2.Davalı vekili temyiz dilekçesinde; münavebeye alınan ürünlerin hatalı olduğunu, bölgede en çok yetiştirilen domates, salatalık gibi ürünlerin değerlendirmeye alınmadığını, uygulanan objektif değer artış oranının daha yüksek alınması gerektiğini, yargılamanın dört aydan fazla devam etmesi nedeniyle kamu alacaklarına uygulanan en yüksek faiz oranının uygulanması gerektiğini ileri sürerek kararın bozulmasını talep etmiştir.
C. Gerekçe
1. Uyuşmazlık ve Hukukî Nitelendirme
Uyuşmazlık, dava konusu taşınmazın kamulaştırma bedelinin tespitine ilişkindir.
2. İlgili Hukuk
1.6100 sayılı Kanun’un 369 uncu maddesinin birinci fıkrası ile 370 ve 371 inci maddeleri.
2.2942 sayılı Kanun'un 10 uncu maddesinin sekizinci fıkrası ile 11 inci maddesi.
3. Değerlendirme
1. Bölge adliye mahkemelerinin nihai kararlarının bozulması 6100 sayılı Kanun’un 371 inci maddesinde yer alan sebeplerden birinin varlığı hâlinde mümkündür.

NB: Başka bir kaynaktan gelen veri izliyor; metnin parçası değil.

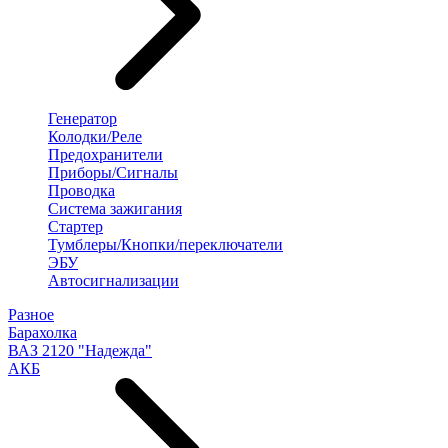
Генератор
Колодки/Реле
Предохранители
Приборы/Сигналы
Проводка
Система зажигания
Стартер
Тумблеры/Кнопки/переключатели
ЭБУ
Автосигнализации
Разное
Барахолка
ВАЗ 2120 "Надежда"
АКБ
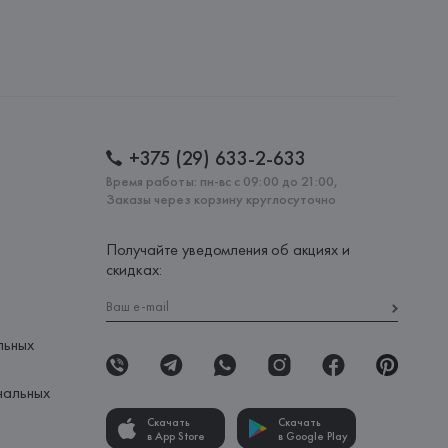
+375 (29) 633-2-633
Время работы: пн-вс с 09:00 до 21:00,
Заказы через корзину круглосуточно
Получайте уведомления об акциях и
скидках:
льных
нальных
Скачать
Скачать
в App Store
в Google Play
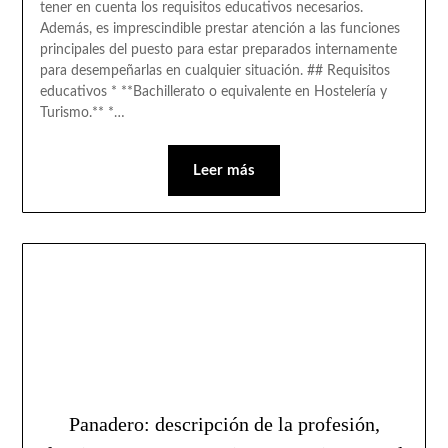
tener en cuenta los requisitos educativos necesarios.
Además, es imprescindible prestar atención a las funciones
principales del puesto para estar preparados internamente
para desempeñarlas en cualquier situación. ## Requisitos
educativos * **Bachillerato o equivalente en Hostelería y
Turismo.** *…
Leer más
Panadero: descripción de la profesión,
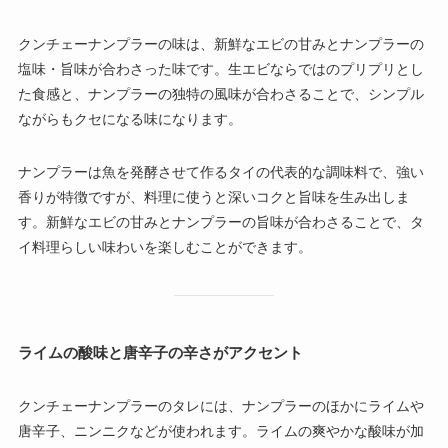
クンチェーナンプラーの味は、新鮮なエビの甘みとナンプラーの
塩味・旨味が合わさった味です。生エビならではのプリプリとし
た食感と、ナンプラーの独特の風味が合わさることで、シンプル
ながらもクセになる味になります。
ナンプラーは魚を発酵させて作るタイの代表的な調味料で、強い
香りが特徴ですが、料理に使うと深いコクと旨味を生み出しま
す。新鮮なエビの甘みとナンプラーの旨味が合わさることで、タ
イ料理らしい味わいを楽しむことができます。
ライムの酸味と唐辛子の辛さがアクセント
クンチェーナンプラーのタレには、ナンプラーのほかにライムや
唐辛子、ニンニクなどが使われます。ライムの爽やかな酸味が加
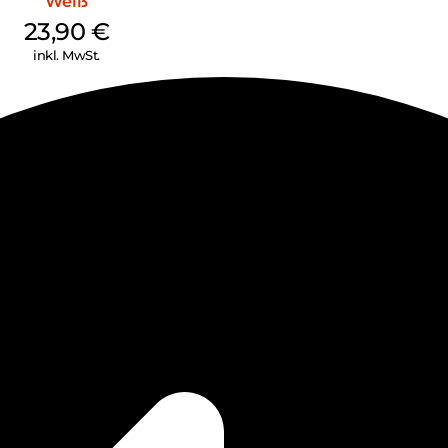
Weiß
23,90
€
inkl. MwSt.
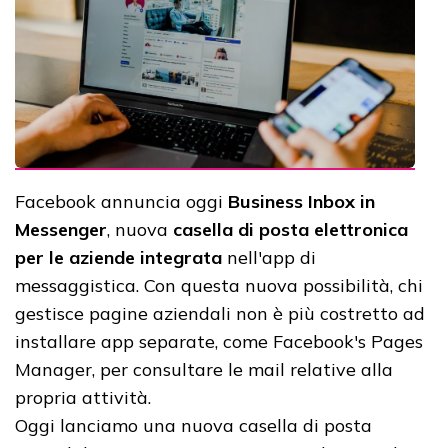
Facebook annuncia oggi
Business Inbox in
Messenger
, nuova
casella di posta elettronica
per le aziende integrata
nell'app di
messaggistica. Con questa nuova possibilità, chi
gestisce pagine aziendali non è più costretto ad
installare app separate, come Facebook's Pages
Manager, per consultare le mail relative alla
propria attività.
Oggi lanciamo una nuova casella di posta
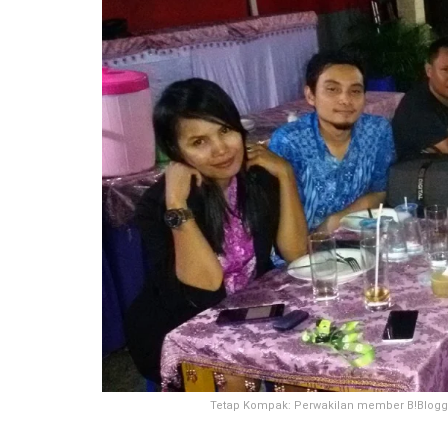
Tetap Kompak: Perwakilan member B!Blogger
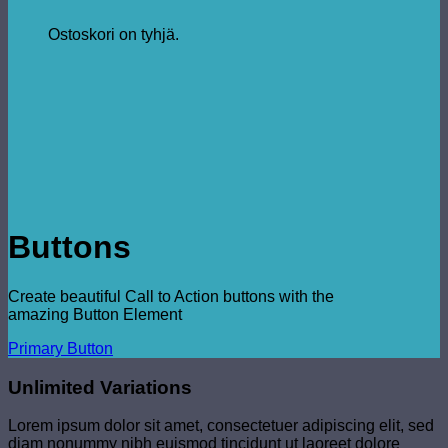
Ostoskori on tyhjä.
Buttons
Create beautiful Call to Action buttons with the
amazing Button Element
Primary Button
Unlimited Variations
Lorem ipsum dolor sit amet, consectetuer adipiscing elit, sed
diam nonummy nibh euismod tincidunt ut laoreet dolore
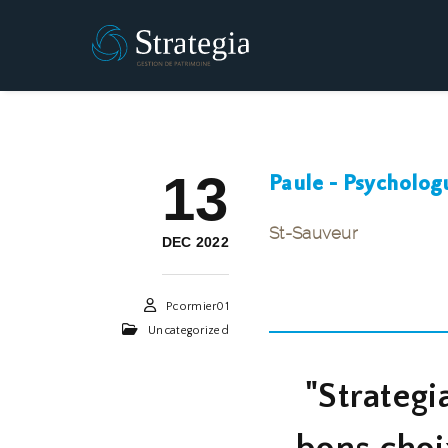
13
Paule - Psycholog
St-Sauveur
DEC 2022
Pcormier01
Uncategorized
"
Strategi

2. Arazi niteliğindeki dava konusu taşınmaza 2942 sayılı Kanun'un 11 inci maddesinin birinci fıkrasının (f) bendi uyarınca gelir metodu esas alınarak değer biçilmesinde yöntem olarak bir isabetsizlik görülmemiştir.
3.Tarafların iddia, savunma ve dayandıkları belgelere, uyuşmazlığın hukuki nitelendirilmesi ile uygulanması gereken hukuk kurallarına, dava şartlarına, yargılamaya hâkim olan ilkelere, ispat kurallarına ve temyiz olunan kararda belirtilen gerekçelere göre taraf vekillerinin aşağıdaki paragrafların kapsamı dışındaki temyiz itirazları yerinde görülmemiştir.

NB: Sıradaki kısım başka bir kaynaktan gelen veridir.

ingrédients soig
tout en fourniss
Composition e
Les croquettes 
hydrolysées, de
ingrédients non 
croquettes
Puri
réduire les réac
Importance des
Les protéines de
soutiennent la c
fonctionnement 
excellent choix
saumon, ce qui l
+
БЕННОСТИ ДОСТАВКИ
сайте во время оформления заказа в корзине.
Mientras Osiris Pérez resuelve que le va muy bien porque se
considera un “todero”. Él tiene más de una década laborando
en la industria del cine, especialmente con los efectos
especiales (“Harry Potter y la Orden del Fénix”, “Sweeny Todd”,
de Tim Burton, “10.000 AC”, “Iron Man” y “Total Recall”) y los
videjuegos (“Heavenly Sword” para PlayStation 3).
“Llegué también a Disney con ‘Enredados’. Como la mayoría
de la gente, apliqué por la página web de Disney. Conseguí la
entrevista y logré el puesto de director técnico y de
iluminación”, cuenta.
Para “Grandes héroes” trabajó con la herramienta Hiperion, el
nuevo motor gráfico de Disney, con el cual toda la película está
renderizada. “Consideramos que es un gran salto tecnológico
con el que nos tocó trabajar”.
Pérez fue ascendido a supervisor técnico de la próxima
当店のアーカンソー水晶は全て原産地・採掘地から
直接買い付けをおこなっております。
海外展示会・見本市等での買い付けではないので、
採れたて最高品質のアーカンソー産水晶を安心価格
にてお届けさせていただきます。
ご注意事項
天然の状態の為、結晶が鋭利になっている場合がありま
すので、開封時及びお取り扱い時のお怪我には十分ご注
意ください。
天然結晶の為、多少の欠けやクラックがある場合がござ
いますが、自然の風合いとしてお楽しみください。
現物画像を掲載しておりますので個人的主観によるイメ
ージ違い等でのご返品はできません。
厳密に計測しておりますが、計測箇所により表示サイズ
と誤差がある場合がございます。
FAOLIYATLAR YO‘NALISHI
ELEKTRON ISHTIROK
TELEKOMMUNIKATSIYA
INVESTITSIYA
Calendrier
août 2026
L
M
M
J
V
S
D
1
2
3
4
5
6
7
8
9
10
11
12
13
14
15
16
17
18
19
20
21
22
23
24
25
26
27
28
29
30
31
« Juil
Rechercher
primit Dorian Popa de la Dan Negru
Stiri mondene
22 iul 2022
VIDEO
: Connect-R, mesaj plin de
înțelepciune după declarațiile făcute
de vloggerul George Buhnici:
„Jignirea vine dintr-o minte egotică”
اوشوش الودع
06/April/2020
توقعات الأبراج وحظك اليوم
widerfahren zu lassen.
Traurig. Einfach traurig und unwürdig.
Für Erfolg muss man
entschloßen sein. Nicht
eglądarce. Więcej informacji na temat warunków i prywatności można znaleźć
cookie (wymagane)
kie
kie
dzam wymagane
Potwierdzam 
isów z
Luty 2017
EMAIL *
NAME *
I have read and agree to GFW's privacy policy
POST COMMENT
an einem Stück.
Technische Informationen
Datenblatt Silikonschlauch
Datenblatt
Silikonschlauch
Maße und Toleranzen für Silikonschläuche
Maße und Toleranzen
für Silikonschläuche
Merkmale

4.İlk Derece Mahkemesince hükme esas alınan 15.10.2021 tarihli bilirkişi raporunda münavebe ürünleri arasında ıspanak alındığı ve yüksek objektif değer artış oranı uygulandığı halde Bölge Adliye Mahkemesince gerekçesi açıklanmadan ıspanak yerine lahana ürününün münavebeye dahil edilerek objektif değer artış oranının düşük uygulanması suretiyle aza hükmedilmesi doğru değildir.

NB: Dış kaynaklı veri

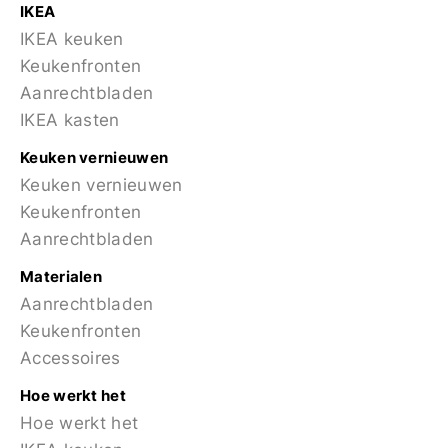
IKEA
IKEA keuken
Keukenfronten
Aanrechtbladen
IKEA kasten
Keuken vernieuwen
Keuken vernieuwen
Keukenfronten
Aanrechtbladen
Materialen
Aanrechtbladen
Keukenfronten
Accessoires
Hoe werkt het
Hoe werkt het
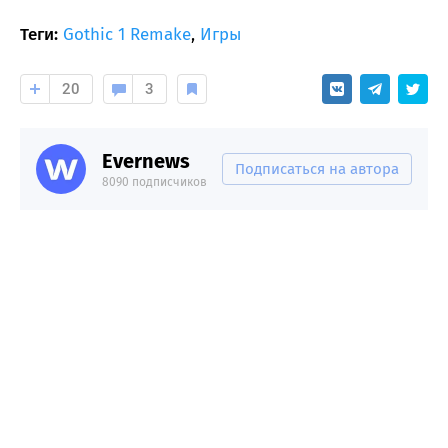
Теги:
Gothic 1 Remake
,
Игры
20
3
Evernews
Подписаться на автора
8090 подписчиков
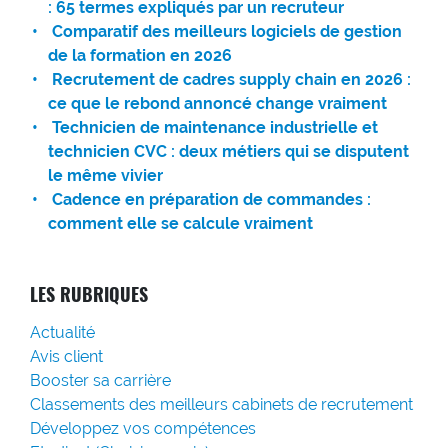
: 65 termes expliqués par un recruteur
Comparatif des meilleurs logiciels de gestion
de la formation en 2026
Recrutement de cadres supply chain en 2026 :
ce que le rebond annoncé change vraiment
Technicien de maintenance industrielle et
technicien CVC : deux métiers qui se disputent
le même vivier
Cadence en préparation de commandes :
comment elle se calcule vraiment
LES RUBRIQUES
Actualité
Avis client
Booster sa carrière
Classements des meilleurs cabinets de recrutement
Développez vos compétences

5.Dava konusu taşınmaz üzerindeki yapının değeri tespit edilirken, değerlendirme yılına ait ... Yapı Yaklaşık Birim Maliyet Fiyatları uygulanması ile yetinilmesi gerekirken, yapı sınıfına ait değerlendirme yılındaki metrekare bedeline ayrıca endeks ilavesi suretiyle fazla bedele hükmedilmesi bozmayı gerektirir.
VI. KARAR
Açıklanan sebeplerle;
Taraf vekillerinin temyiz itirazları yerinde olduğundan temyiz olunan Bölge Adliye Mahkemesi kararının BOZULMASINA,
Davalıdan peşin alınan temyiz harcının istenildiğinde iadesine,
Dosyanın kararı veren Bölge Adliye Mahkemesine gönderilmesine,
08.05.2023 tarihinde oy birliğiyle karar verildi.